• _Problem statement_:
Find the string "condenado" in the records and copy each line where it occurs.

Collected data entries
▼
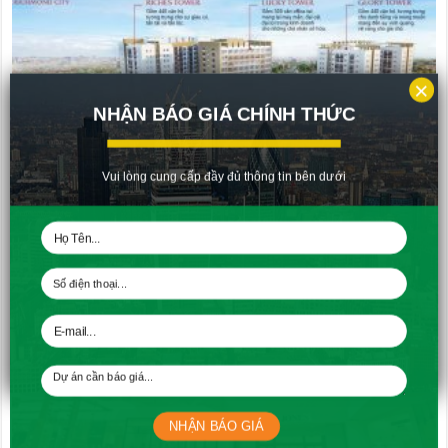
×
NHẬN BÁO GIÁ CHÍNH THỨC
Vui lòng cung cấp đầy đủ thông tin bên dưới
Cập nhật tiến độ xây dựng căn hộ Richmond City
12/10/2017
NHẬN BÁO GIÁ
▲
▼
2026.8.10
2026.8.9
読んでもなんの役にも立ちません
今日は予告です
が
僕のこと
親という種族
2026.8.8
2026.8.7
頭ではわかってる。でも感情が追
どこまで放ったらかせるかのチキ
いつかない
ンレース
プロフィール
▲
▼
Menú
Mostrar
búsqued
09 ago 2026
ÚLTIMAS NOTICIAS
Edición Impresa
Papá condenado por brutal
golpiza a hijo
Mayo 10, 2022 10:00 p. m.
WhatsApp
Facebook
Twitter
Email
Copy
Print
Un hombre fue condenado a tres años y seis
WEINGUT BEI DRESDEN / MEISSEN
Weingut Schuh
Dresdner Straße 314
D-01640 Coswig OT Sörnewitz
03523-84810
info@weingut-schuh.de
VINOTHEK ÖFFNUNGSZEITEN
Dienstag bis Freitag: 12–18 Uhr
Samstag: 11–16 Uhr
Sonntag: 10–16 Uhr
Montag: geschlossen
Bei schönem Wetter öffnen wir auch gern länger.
▲
• _Answer box_:
Papá condenado por brutal
Un hombre fue condenado a tres años y seis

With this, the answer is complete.